Data excerpts.
■ ■ ■

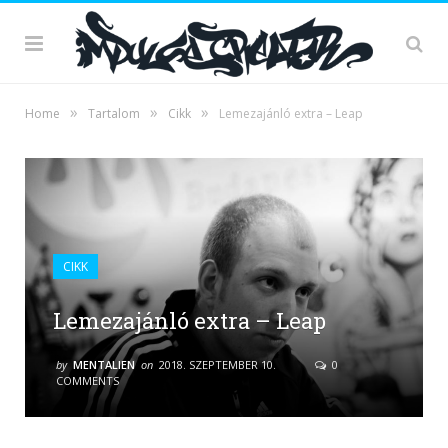
»
»
»
Home
Tartalom
Cikk
Lemezajánló extra – Leap
CIKK
Lemezajánló extra – Leap
by
MENTALIEN
on
2018. SZEPTEMBER 10.
0
COMMENTS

■ ■ ■

Work instructions. Repeat the data above exactly, but not the pictures.

Response to the task.
»
»
»
Home
Tartalom
Cikk
Lemezajánló extra – Leap
CIKK
Lemezajánló extra – Leap
by
MENTALIEN
on
2018. SZEPTEMBER 10.
0
COMMENTS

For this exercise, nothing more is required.